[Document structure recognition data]
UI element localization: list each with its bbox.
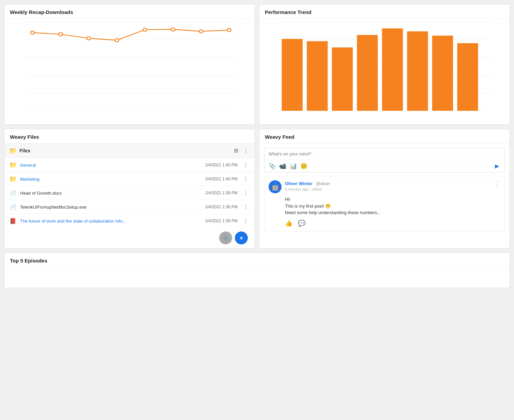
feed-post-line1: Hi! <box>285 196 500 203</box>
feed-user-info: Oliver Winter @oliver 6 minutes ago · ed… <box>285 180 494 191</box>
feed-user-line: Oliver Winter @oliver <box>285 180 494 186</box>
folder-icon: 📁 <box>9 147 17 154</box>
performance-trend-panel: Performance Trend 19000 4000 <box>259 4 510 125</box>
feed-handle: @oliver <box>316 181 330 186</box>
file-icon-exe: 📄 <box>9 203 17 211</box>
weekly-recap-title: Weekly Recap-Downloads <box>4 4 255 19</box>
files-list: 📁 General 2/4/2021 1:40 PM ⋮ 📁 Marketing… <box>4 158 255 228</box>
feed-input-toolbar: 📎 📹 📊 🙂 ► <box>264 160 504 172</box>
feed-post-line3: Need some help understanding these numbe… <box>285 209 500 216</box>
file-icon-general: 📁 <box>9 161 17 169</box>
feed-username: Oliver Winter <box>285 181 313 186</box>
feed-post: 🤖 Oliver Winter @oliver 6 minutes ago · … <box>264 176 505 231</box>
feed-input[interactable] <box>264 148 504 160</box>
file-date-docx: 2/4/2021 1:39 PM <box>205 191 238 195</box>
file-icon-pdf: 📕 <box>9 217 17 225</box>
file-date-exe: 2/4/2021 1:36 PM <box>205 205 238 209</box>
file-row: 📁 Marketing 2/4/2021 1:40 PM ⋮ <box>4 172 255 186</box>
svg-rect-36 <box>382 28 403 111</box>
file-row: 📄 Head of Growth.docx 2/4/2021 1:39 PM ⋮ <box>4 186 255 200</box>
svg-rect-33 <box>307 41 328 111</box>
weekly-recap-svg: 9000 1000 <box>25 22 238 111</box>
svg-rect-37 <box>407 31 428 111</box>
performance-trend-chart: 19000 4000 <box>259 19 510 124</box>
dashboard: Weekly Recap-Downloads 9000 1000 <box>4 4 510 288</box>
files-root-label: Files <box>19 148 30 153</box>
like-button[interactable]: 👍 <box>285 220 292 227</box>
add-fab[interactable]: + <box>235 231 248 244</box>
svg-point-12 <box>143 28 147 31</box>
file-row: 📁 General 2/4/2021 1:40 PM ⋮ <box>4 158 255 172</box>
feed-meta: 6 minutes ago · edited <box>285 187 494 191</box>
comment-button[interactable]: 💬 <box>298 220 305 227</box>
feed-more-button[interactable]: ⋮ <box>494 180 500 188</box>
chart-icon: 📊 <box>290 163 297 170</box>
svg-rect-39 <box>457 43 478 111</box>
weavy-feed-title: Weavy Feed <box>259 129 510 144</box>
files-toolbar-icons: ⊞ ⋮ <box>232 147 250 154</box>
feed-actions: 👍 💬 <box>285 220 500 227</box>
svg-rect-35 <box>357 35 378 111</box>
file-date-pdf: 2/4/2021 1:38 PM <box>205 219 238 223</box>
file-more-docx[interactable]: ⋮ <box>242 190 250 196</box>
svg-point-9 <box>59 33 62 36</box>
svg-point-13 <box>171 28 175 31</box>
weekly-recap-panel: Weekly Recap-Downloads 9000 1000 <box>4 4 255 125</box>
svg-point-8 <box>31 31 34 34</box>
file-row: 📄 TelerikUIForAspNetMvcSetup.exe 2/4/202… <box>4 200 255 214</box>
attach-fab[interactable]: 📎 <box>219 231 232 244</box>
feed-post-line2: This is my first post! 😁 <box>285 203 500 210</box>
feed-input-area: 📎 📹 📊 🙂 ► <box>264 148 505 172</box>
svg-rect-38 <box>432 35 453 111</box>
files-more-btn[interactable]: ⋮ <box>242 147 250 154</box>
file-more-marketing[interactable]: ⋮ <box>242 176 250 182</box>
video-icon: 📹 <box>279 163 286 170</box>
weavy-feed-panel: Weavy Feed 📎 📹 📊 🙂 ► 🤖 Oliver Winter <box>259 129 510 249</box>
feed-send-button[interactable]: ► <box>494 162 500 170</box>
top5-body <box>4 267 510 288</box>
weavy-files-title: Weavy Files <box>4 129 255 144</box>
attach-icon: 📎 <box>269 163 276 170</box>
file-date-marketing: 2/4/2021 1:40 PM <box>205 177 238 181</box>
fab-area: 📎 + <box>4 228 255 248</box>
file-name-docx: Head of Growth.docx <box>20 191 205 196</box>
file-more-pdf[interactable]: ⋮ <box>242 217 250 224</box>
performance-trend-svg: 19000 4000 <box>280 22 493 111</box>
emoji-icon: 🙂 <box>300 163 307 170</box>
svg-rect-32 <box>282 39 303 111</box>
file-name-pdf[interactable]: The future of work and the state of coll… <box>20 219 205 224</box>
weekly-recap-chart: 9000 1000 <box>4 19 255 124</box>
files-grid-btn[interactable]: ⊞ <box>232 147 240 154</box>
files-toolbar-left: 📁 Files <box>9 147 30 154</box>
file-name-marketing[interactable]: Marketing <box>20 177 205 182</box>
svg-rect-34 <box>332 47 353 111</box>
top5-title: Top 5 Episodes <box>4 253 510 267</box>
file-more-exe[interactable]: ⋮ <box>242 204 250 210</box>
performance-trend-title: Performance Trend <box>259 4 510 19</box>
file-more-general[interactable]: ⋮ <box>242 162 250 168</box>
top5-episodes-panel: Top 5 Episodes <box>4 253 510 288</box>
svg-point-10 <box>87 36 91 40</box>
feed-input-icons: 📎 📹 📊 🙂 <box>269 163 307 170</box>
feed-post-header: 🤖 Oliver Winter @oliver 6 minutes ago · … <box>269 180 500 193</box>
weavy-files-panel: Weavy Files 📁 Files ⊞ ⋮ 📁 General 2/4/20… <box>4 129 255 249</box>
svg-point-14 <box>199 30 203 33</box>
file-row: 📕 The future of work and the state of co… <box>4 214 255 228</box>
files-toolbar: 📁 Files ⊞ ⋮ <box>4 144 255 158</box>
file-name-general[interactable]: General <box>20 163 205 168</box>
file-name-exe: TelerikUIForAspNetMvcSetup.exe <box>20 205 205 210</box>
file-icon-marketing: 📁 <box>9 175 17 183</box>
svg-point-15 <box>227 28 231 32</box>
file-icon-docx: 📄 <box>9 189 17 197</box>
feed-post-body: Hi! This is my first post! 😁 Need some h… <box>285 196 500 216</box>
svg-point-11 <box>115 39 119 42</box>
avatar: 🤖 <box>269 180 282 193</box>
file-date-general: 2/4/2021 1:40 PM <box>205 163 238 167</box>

EXERCISE DIRECTIONS:
The answer is the entries above, given again exactly, with no pictures among them.

TASK OUTPUT:
UI element localization: list each with its bbox.
feed-post-line1: Hi! <box>285 196 500 203</box>
feed-user-info: Oliver Winter @oliver 6 minutes ago · ed… <box>285 180 494 191</box>
feed-user-line: Oliver Winter @oliver <box>285 180 494 186</box>
folder-icon: 📁 <box>9 147 17 154</box>
performance-trend-panel: Performance Trend 19000 4000 <box>259 4 510 125</box>
feed-handle: @oliver <box>316 181 330 186</box>
file-icon-exe: 📄 <box>9 203 17 211</box>
weekly-recap-title: Weekly Recap-Downloads <box>4 4 255 19</box>
files-list: 📁 General 2/4/2021 1:40 PM ⋮ 📁 Marketing… <box>4 158 255 228</box>
feed-input-toolbar: 📎 📹 📊 🙂 ► <box>264 160 504 172</box>
feed-post-line3: Need some help understanding these numbe… <box>285 209 500 216</box>
file-icon-general: 📁 <box>9 161 17 169</box>
feed-username: Oliver Winter <box>285 181 313 186</box>
feed-post: 🤖 Oliver Winter @oliver 6 minutes ago · … <box>264 176 505 231</box>
feed-input[interactable] <box>264 148 504 160</box>
file-date-docx: 2/4/2021 1:39 PM <box>205 191 238 195</box>
file-icon-pdf: 📕 <box>9 217 17 225</box>
file-date-exe: 2/4/2021 1:36 PM <box>205 205 238 209</box>
file-row: 📁 Marketing 2/4/2021 1:40 PM ⋮ <box>4 172 255 186</box>
svg-rect-36 <box>382 28 403 111</box>
file-row: 📄 Head of Growth.docx 2/4/2021 1:39 PM ⋮ <box>4 186 255 200</box>
svg-rect-33 <box>307 41 328 111</box>
weekly-recap-svg: 9000 1000 <box>25 22 238 111</box>
svg-rect-37 <box>407 31 428 111</box>
performance-trend-chart: 19000 4000 <box>259 19 510 124</box>
dashboard: Weekly Recap-Downloads 9000 1000 <box>4 4 510 288</box>
files-root-label: Files <box>19 148 30 153</box>
like-button[interactable]: 👍 <box>285 220 292 227</box>
add-fab[interactable]: + <box>235 231 248 244</box>
svg-point-12 <box>143 28 147 31</box>
file-row: 📁 General 2/4/2021 1:40 PM ⋮ <box>4 158 255 172</box>
feed-meta: 6 minutes ago · edited <box>285 187 494 191</box>
comment-button[interactable]: 💬 <box>298 220 305 227</box>
feed-more-button[interactable]: ⋮ <box>494 180 500 188</box>
chart-icon: 📊 <box>290 163 297 170</box>
svg-rect-39 <box>457 43 478 111</box>
weavy-feed-title: Weavy Feed <box>259 129 510 144</box>
files-toolbar-icons: ⊞ ⋮ <box>232 147 250 154</box>
feed-actions: 👍 💬 <box>285 220 500 227</box>
svg-rect-35 <box>357 35 378 111</box>
file-date-pdf: 2/4/2021 1:38 PM <box>205 219 238 223</box>
file-more-docx[interactable]: ⋮ <box>242 190 250 196</box>
svg-point-9 <box>59 33 62 36</box>
svg-point-13 <box>171 28 175 31</box>
weekly-recap-panel: Weekly Recap-Downloads 9000 1000 <box>4 4 255 125</box>
svg-point-8 <box>31 31 34 34</box>
file-row: 📄 TelerikUIForAspNetMvcSetup.exe 2/4/202… <box>4 200 255 214</box>
attach-fab[interactable]: 📎 <box>219 231 232 244</box>
feed-post-line2: This is my first post! 😁 <box>285 203 500 210</box>
feed-input-area: 📎 📹 📊 🙂 ► <box>264 148 505 172</box>
svg-rect-38 <box>432 35 453 111</box>
files-more-btn[interactable]: ⋮ <box>242 147 250 154</box>
file-more-marketing[interactable]: ⋮ <box>242 176 250 182</box>
video-icon: 📹 <box>279 163 286 170</box>
weavy-feed-panel: Weavy Feed 📎 📹 📊 🙂 ► 🤖 Oliver Winter <box>259 129 510 249</box>
feed-send-button[interactable]: ► <box>494 162 500 170</box>
top5-body <box>4 267 510 288</box>
weavy-files-title: Weavy Files <box>4 129 255 144</box>
attach-icon: 📎 <box>269 163 276 170</box>
file-date-marketing: 2/4/2021 1:40 PM <box>205 177 238 181</box>
fab-area: 📎 + <box>4 228 255 248</box>
file-name-docx: Head of Growth.docx <box>20 191 205 196</box>
file-more-pdf[interactable]: ⋮ <box>242 217 250 224</box>
performance-trend-svg: 19000 4000 <box>280 22 493 111</box>
emoji-icon: 🙂 <box>300 163 307 170</box>
svg-rect-32 <box>282 39 303 111</box>
file-name-pdf[interactable]: The future of work and the state of coll… <box>20 219 205 224</box>
weekly-recap-chart: 9000 1000 <box>4 19 255 124</box>
files-grid-btn[interactable]: ⊞ <box>232 147 240 154</box>
files-toolbar-left: 📁 Files <box>9 147 30 154</box>
file-name-marketing[interactable]: Marketing <box>20 177 205 182</box>
svg-rect-34 <box>332 47 353 111</box>
top5-title: Top 5 Episodes <box>4 253 510 267</box>
file-more-exe[interactable]: ⋮ <box>242 204 250 210</box>
performance-trend-title: Performance Trend <box>259 4 510 19</box>
file-more-general[interactable]: ⋮ <box>242 162 250 168</box>
top5-episodes-panel: Top 5 Episodes <box>4 253 510 288</box>
svg-point-10 <box>87 36 91 40</box>
feed-input-icons: 📎 📹 📊 🙂 <box>269 163 307 170</box>
feed-post-header: 🤖 Oliver Winter @oliver 6 minutes ago · … <box>269 180 500 193</box>
weavy-files-panel: Weavy Files 📁 Files ⊞ ⋮ 📁 General 2/4/20… <box>4 129 255 249</box>
svg-point-14 <box>199 30 203 33</box>
file-row: 📕 The future of work and the state of co… <box>4 214 255 228</box>
files-toolbar: 📁 Files ⊞ ⋮ <box>4 144 255 158</box>
file-name-general[interactable]: General <box>20 163 205 168</box>
file-name-exe: TelerikUIForAspNetMvcSetup.exe <box>20 205 205 210</box>
file-icon-marketing: 📁 <box>9 175 17 183</box>
svg-point-15 <box>227 28 231 32</box>
file-icon-docx: 📄 <box>9 189 17 197</box>
feed-post-body: Hi! This is my first post! 😁 Need some h… <box>285 196 500 216</box>
svg-point-11 <box>115 39 119 42</box>
avatar: 🤖 <box>269 180 282 193</box>
file-date-general: 2/4/2021 1:40 PM <box>205 163 238 167</box>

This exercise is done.